I would love to be a sports physical therapist.
Diane Scavuzzo: What are you dreams for the future?
Logan Wells: My biggest dream just came true when I verbally committed to USC on February 9th. The school is amazing and has the exact academic path I’ve been looking for. I will be playing for Keidane McAlpine, who has inspired me in so many ways. I respect him so much, not just as a coach but someone who saw the whole person in me, not just another athlete.
I truly feel that he and his assistant coaches really believe in me, and want to see me recover and succeed. USC has been my dream school, and to be able to reach my goal after two ACL tears is still amazing to me. I feel really proud.

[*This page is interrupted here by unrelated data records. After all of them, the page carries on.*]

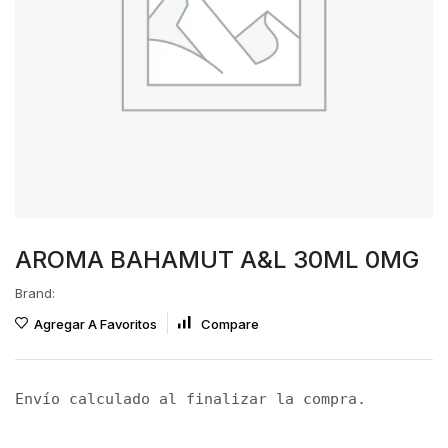
AROMA BAHAMUT A&L 30ML 0MG
Brand:
Agregar A Favoritos
Compare
Envío calculado al finalizar la compra.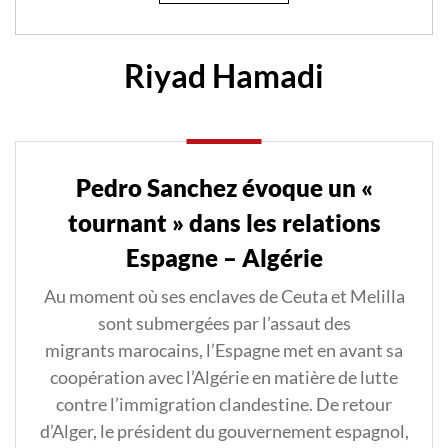
Riyad Hamadi
Pedro Sanchez évoque un «
tournant » dans les relations
Espagne – Algérie
Au moment où ses enclaves de Ceuta et Melilla
sont submergées par l’assaut des
migrants marocains, l’Espagne met en avant sa
coopération avec l’Algérie en matière de lutte
contre l’immigration clandestine. De retour
d’Alger, le président du gouvernement espagnol,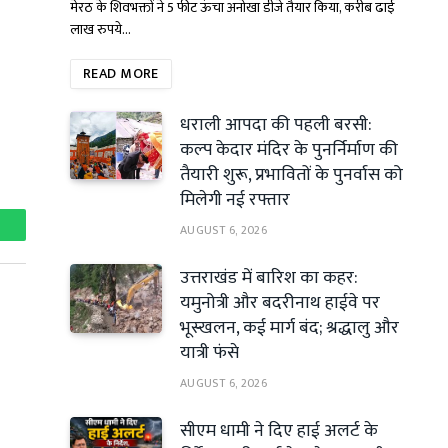
मेरठ के शिवभक्तों ने 5 फीट ऊंचा अनोखा डीजे तैयार किया, करीब ढाई
लाख रुपये…
READ MORE
धराली आपदा की पहली बरसी:
कल्प केदार मंदिर के पुनर्निर्माण की
तैयारी शुरू, प्रभावितों के पुनर्वास को
मिलेगी नई रफ्तार
AUGUST 6, 2026
hatsApp
उत्तराखंड में बारिश का कहर:
यमुनोत्री और बदरीनाथ हाईवे पर
भूस्खलन, कई मार्ग बंद; श्रद्धालु और
यात्री फंसे
AUGUST 6, 2026
सीएम धामी ने दिए हाई अलर्ट के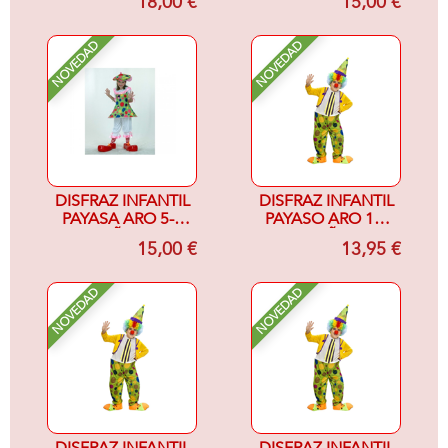
18,00 €
15,00 €
NOVEDAD
NOVEDAD
DISFRAZ INFANTIL
DISFRAZ INFANTIL
PAYASA ARO 5-6
PAYASO ARO 10-
AÑOS
12 AÑOS
15,00 €
13,95 €
NOVEDAD
NOVEDAD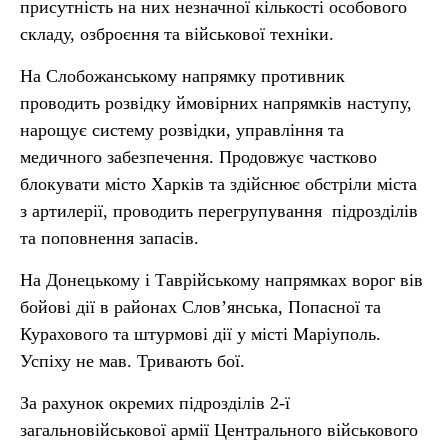
присутність на них незначної кількості особового
складу, озброєння та військової техніки.
На Слобожанському напрямку противник
проводить розвідку ймовірних напрямків наступу,
нарощує систему розвідки, управління та
медичного забезпечення. Продовжує частково
блокувати місто Харків та здійснює обстріли міста
з артилерії, проводить перегрупування підрозділів
та поповнення запасів.
На Донецькому і Таврійському напрямках ворог вів
бойові дії в районах Слов’янська, Попасної та
Курахового та штурмові дії у місті Маріуполь.
Успіху не мав. Тривають бої.
За рахунок окремих підрозділів 2-ї
загальновійськової армії Центрального військового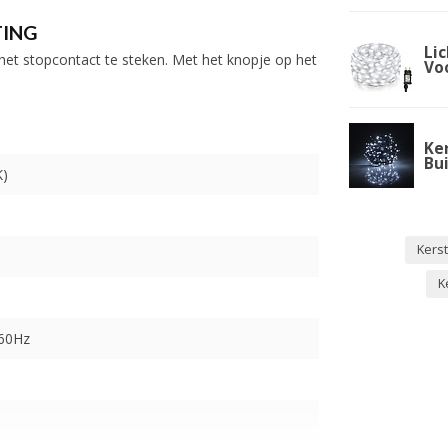
TING
Lic
n het stopcontact te steken. Met het knopje op het
Vo
Ke
Bu
K)
Kers
K
-60Hz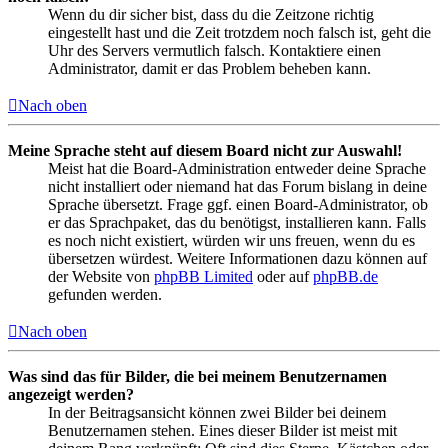
Wenn du dir sicher bist, dass du die Zeitzone richtig
eingestellt hast und die Zeit trotzdem noch falsch ist, geht die
Uhr des Servers vermutlich falsch. Kontaktiere einen
Administrator, damit er das Problem beheben kann.
Nach oben
Meine Sprache steht auf diesem Board nicht zur Auswahl!
Meist hat die Board-Administration entweder deine Sprache
nicht installiert oder niemand hat das Forum bislang in deine
Sprache übersetzt. Frage ggf. einen Board-Administrator, ob
er das Sprachpaket, das du benötigst, installieren kann. Falls
es noch nicht existiert, würden wir uns freuen, wenn du es
übersetzen würdest. Weitere Informationen dazu können auf
der Website von
phpBB Limited
oder auf
phpBB.de
gefunden werden.
Nach oben
Was sind das für Bilder, die bei meinem Benutzernamen
angezeigt werden?
In der Beitragsansicht können zwei Bilder bei deinem
Benutzernamen stehen. Eines dieser Bilder ist meist mit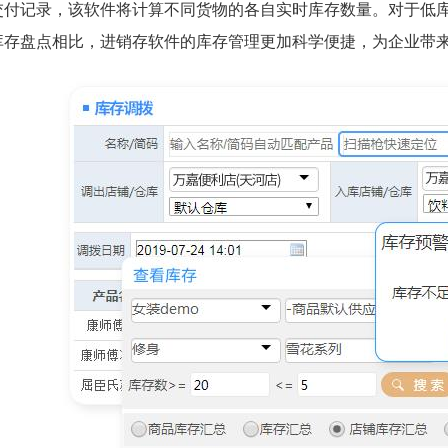
交付记录，该软件将计算不同货物的各自实时库存数量。对于低
库存盘点相比，进销存软件的库存管理更加科学便捷，为企业带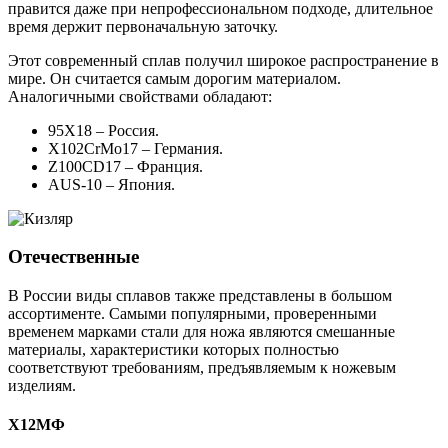
правится даже при непрофессиональном подходе, длительное
время держит первоначальную заточку.
Этот современный сплав получил широкое распространение в
мире. Он считается самым дорогим материалом.
Аналогичными свойствами обладают:
95Х18 – Россия.
X102CrMo17 – Германия.
Z100CD17 – Франция.
AUS-10 – Япония.
Отечественные
В России виды сплавов также представлены в большом
ассортименте. Самыми популярными, проверенными
временем марками стали для ножа являются смешанные
материалы, характеристики которых полностью
соответствуют требованиям, предъявляемым к ножевым
изделиям.
Х12МФ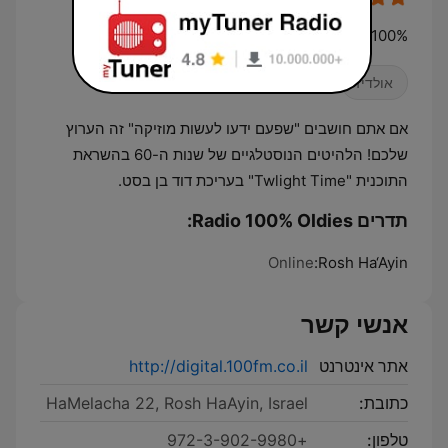
100% Oldies — a Radios 100FM digital channel
אולדיז
אם אתם חושבים "שפעם ידעו לעשות מוזיקה" זה הערוץ
שלכם! הלהיטים הנוסטלגיים של שנות ה-60 בהשראת
התוכנית "Twlight Time" בעריכת דוד בן בסט.
תדרים Radio 100% Oldies:
Online
Rosh Ha‘Ayin:
אנשי קשר
אתר אינטרנט
http://digital.100fm.co.il
כתובת:
HaMelacha 22, Rosh HaAyin, Israel
טלפון:
+972-3-902-9980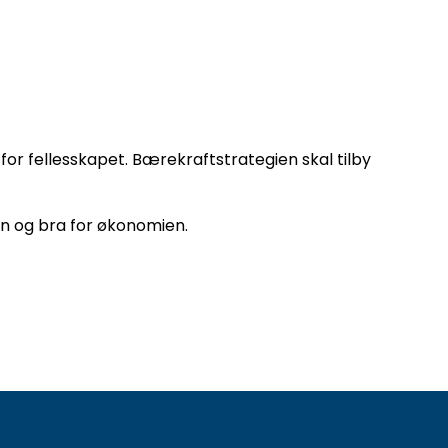
 for fellesskapet. Bærekraftstrategien skal tilby
en og bra for økonomien.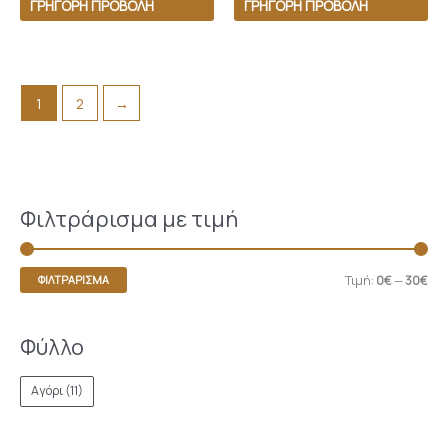
ΓΡΉΓΟΡΗ ΠΡΟΒΟΛΉ
ΓΡΉΓΟΡΗ ΠΡΟΒΟΛΉ
1
2
→
Φιλτράρισμα με τιμή
Τιμή:
0€
—
30€
ΦΙΛΤΡΆΡΙΣΜΑ
Φύλλο
Αγόρι
(11)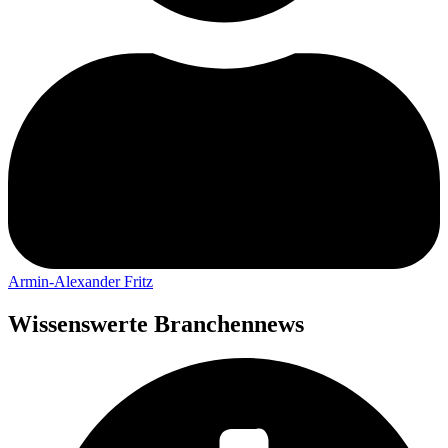
Armin-Alexander Fritz
Wissenswerte Branchennews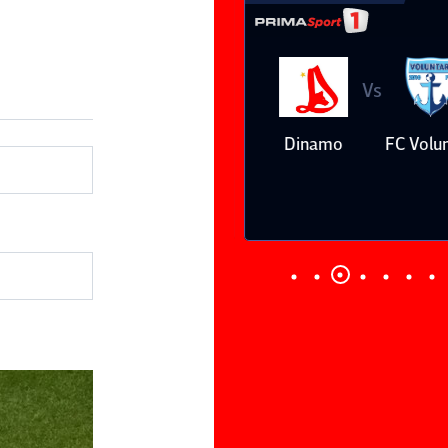
Vs
Vs
Farul
Csikszereda
Dinamo
FC Volunt
Constanţa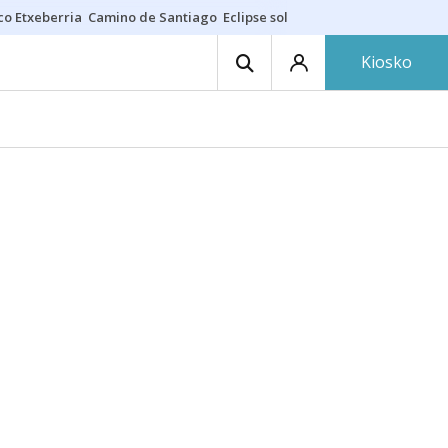
co Etxeberria
Camino de Santiago
Eclipse solar en Navarra
Acertante
Kiosko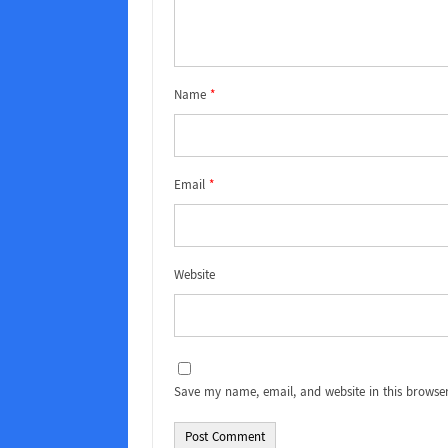
Name
*
Email
*
Website
Save my name, email, and website in this browser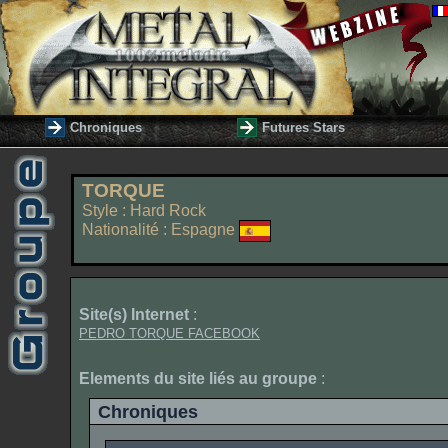
Chroniques
Futures Stars
TORQUE
Style : Hard Rock
Nationalité : Espagne
Site(s) Internet
:
PEDRO TORQUE FACEBOOK
Elements du site liés au groupe
:
Chroniques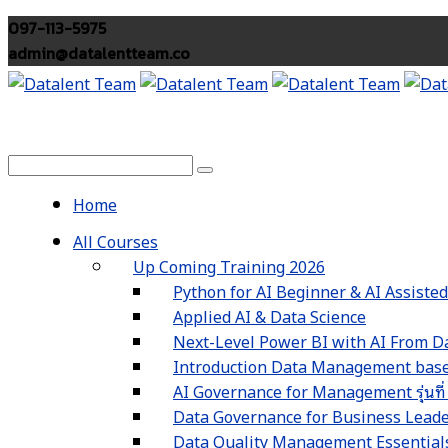
097-113-5975
admin@datalentteam.co
Home
All Courses
Up Coming Training 2026
Python for AI Beginner & AI Assiste
Applied AI & Data Science
Next-Level Power BI with AI From Da
Introduction Data Management based
AI Governance for Management รุ่นที่
Data Governance for Business Leaders 
Data Quality Management Essentials รุ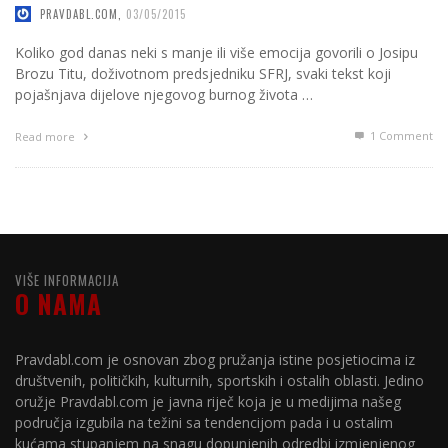
PRAVDABL.COM
,
03/05/2015
Koliko god danas neki s manje ili više emocija govorili o Josipu
Brozu Titu, doživotnom predsjedniku SFRJ, svaki tekst koji
pojašnjava dijelove njegovog burnog života …
1
Comment
Read more
VIŠE INFORMACIJA
O NAMA
Pravdabl.com je osnovan zbog pružanja istine posjetiocima iz
društvenih, političkih, kulturnih, sportskih i ostalih oblasti. Jedino
oružje Pravdabl.com je javna riječ koja je u medijima našeg
područja izgubila na težini sa tendencijom pada i u ostalim
kućama stupanjem na snagu dopunjenih odredbi izmjenjenog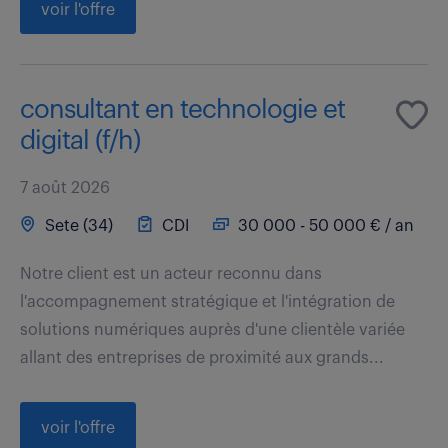
voir l'offre
consultant en technologie et
digital (f/h)
7 août 2026
Sete (34)
CDI
30 000 - 50 000 € / an
Notre client est un acteur reconnu dans
l'accompagnement stratégique et l'intégration de
solutions numériques auprès d'une clientèle variée
allant des entreprises de proximité aux grands...
voir l'offre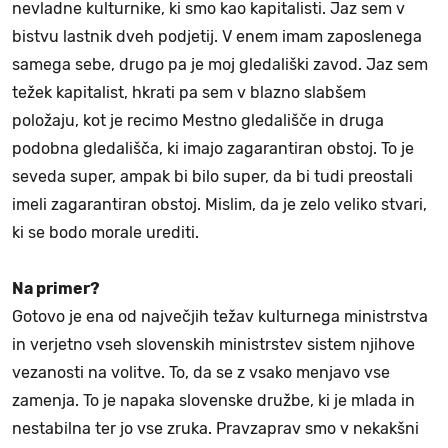
nevladne kulturnike, ki smo kao kapitalisti. Jaz sem v
bistvu lastnik dveh podjetij. V enem imam zaposlenega
samega sebe, drugo pa je moj gledališki zavod. Jaz sem
težek kapitalist, hkrati pa sem v blazno slabšem
položaju, kot je recimo Mestno gledališče in druga
podobna gledališča, ki imajo zagarantiran obstoj. To je
seveda super, ampak bi bilo super, da bi tudi preostali
imeli zagarantiran obstoj. Mislim, da je zelo veliko stvari,
ki se bodo morale urediti.
Na primer?
Gotovo je ena od največjih težav kulturnega ministrstva
in verjetno vseh slovenskih ministrstev sistem njihove
vezanosti na volitve. To, da se z vsako menjavo vse
zamenja. To je napaka slovenske družbe, ki je mlada in
nestabilna ter jo vse zruka. Pravzaprav smo v nekakšni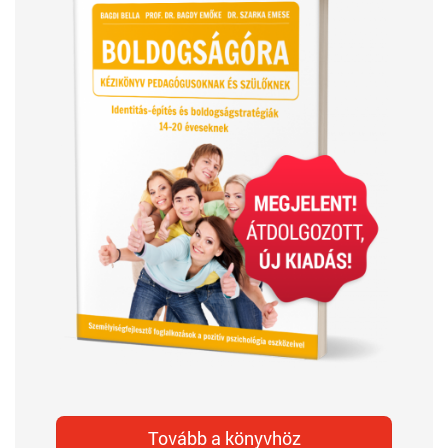
Tovább a könyvhöz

Diane Scavuzzo: Who has inspired you the most?
Logan Wells: Many people, but Megan Rapinoe truly inspires me. She has battled back from three ACL tears and is still playing for the U.S. Women’s National Team. When she tore her ACL for the third time, she set a goal of playing in the Olympics eight months later and accomplished it because of her drive, hard work, and dedication to the game. When talking about her injuries, she was quoted saying, “I’m not freakin’ dying, I don’t have cancer, my career’s not over…Honestly, it could be tremendously worse.”
Rapinoe has definitely inspired me and made me put my ACL injury into perspective.
Diane Scavuzzo: Who is your coach and how have they helped you with feeling connected since your injury?
Logan Wells: Louis Hunt is my current coach. This is his first season at Surf, and he came to our team just as I was returning to full contact from my first ACL tear. I think he has really made an effort to help me return to the game. During Fall ECNL season, he gave me a lot of constructive feedback that helped me to improve my game and feel more confident. It’s been tough since my second tear because we’ve been on break for the high school soccer season.
My former coach, Pauly Dolinsky, has definitely been the person who I rely on for the emotional coaching and support. He has known me and watched me play since I was 8 years old. He has seen my highest successes and lowest lows. Pauly was the first person I called when I committed to USC. I know he’ll always be there for me, and I’m sure he’ll also play a huge part in this recovery.